Warning, using a torch in a woodshop is dangerous. Thoroughly clean up all dust and shavings before you fire up. 

More control. This smaller butane torch doesn’t burn as hot as MAPP gas and the pressure is lower, so you may find it works better for smaller pieces. 
Texture to the forefront. A consistently burned surface creates pronounced grain texture even in mild-grained species such as poplar (left). In a coarser-grained wood such as ash (right) the texture is even more striking. Note that both of these bowls were dead smooth before torching. 

Go with the grain. With the piece still on the lathe, brush with the grain to prepare the surface for the dye. You’ll notice a lot of the shiny black goes away, leaving a more matte, browner surface.

Give it the brush off

Once you achieve an even char over the surface(s) of your piece, the next step is to give it a thorough brushing to cut back on the blackening and increase the texture even further. You may need to experiment a bit to find the appropriate brush. On softer woods, I find a brush with stiff plastic bristles works well. With harder woods, a brass-bristle brush often does the trick. Be careful not to add cross-grain scratches or to mar the surface by bumping it with the brush’s handle. 

Follow the contour. Keep following the grain as you brush the inside of the bowl, this may require a kind of twisting stroke. 
Good, clean fun. The brushed surfaces should have an even sheen to them. On softer woods such as bigleaf maple burl, I use the plastic brushes shown. 

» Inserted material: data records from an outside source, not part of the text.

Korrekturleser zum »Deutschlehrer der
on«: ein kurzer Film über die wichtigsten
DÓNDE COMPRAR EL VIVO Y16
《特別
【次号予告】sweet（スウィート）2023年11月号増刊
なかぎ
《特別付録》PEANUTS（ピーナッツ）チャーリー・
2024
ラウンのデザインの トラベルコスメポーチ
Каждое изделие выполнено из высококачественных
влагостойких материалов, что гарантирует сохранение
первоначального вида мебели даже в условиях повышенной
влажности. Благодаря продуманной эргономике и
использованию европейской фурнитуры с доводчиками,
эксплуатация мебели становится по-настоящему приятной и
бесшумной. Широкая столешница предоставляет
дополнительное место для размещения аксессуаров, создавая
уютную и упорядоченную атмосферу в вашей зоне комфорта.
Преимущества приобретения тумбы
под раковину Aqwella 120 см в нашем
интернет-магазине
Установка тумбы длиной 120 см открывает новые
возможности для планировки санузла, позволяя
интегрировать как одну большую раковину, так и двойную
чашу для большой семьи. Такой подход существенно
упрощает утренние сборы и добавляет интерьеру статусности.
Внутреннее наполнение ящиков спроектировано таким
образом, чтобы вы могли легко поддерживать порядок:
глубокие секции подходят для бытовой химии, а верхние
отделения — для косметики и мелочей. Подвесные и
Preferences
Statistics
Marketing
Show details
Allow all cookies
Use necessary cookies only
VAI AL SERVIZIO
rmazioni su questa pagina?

Polish away. With the lathe running, use 1000-grit abrasive paper to give the surface a final polish. After a few seconds, you’ll start to see some highlights on the raised surfaces (right).

Polishing your act

Brushing will leave the surfaces highly textured, but also a bit rough. Now it’s back to sandpaper to tame the roughness. You don’t want to abrade away all the work you just did with the torch and brush, you just want to polish the high spots and ease the jagged spots. Thoroughly blow off the dust when you’re finished, and rub on a thin coat of a fast-drying finish such as Doctor’s Woodshop Pens Plus, or Myland’s High Build Friction Polish to seal the wood and get it ready for the color. (For product sources, see page 62.)

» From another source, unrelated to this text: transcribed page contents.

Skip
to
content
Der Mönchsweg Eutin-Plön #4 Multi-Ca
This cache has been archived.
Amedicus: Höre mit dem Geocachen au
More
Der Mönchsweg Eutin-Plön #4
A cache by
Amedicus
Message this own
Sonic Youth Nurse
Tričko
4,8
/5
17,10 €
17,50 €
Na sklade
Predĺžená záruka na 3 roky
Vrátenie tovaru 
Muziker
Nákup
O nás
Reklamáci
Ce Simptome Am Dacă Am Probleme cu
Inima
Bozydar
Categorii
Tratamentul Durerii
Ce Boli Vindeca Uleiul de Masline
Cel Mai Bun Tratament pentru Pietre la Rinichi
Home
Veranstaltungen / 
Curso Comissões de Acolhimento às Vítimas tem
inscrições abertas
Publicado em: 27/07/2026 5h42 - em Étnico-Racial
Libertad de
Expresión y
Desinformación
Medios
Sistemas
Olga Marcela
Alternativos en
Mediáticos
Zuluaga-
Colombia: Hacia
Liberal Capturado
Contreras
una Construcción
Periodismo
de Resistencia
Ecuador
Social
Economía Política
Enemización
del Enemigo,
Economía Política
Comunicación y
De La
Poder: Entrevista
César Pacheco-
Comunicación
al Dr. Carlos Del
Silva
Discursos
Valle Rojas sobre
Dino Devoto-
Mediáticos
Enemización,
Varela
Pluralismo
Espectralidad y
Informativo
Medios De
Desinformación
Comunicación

The blow off. After sanding, blow off the surface thoroughly to clean the dust out of the pores. You’ll see the surface transform from a frosted white to a clean brown.

Seal the surface. Dab the friction polish onto the surface with the lathe stopped (inset). Because the back of the bowl isn’t necessarily ready for finish, you don’t want to risk contaminating it as you might were the lathe spinning. Once the surface is coated, run the lathe to buff the finish and force it into the surface. 

The glory work

After all that prep work, it is time to add the color. The accent pastes I use come in small plastic jars. When you’re shopping, be sure to get gilding paste, rather than patina paste, as the latter doesn’t seem to work as well. With the lathe off, use your finger to apply the paste, vigorously rubbing it into the pores. Then turn the machine on to burnish the surface and increase contrast. Burnishing will help force the paste into the grain, while also removing it from the high spots. The resulting surface won’t need a further finish.

Rub it in. I find it works best to rub in the paste with my finger. This way I can really work it well into the pores. It wipes and washes off readily afterward so I don’t look like a smurf the rest of the day. Power-buff to polish and set the color.
Add the second color. Rub in the next color, being careful at the edges to keep the colors separate. Fortunately, you can readily remove the paste from previously buffed areas as long as you haven’t pushed it hard into the surface. 

Buff, buff, buff. With the lathe spinning at about 1800 RPM, buff the surface with a rag or paper towel. This is where you’ll be creating that beautiful mottled surface effect and remove any excess paste.

Endless possibilities. The results can be truly spectacular—you can transform the humblest of woods into some real jewels.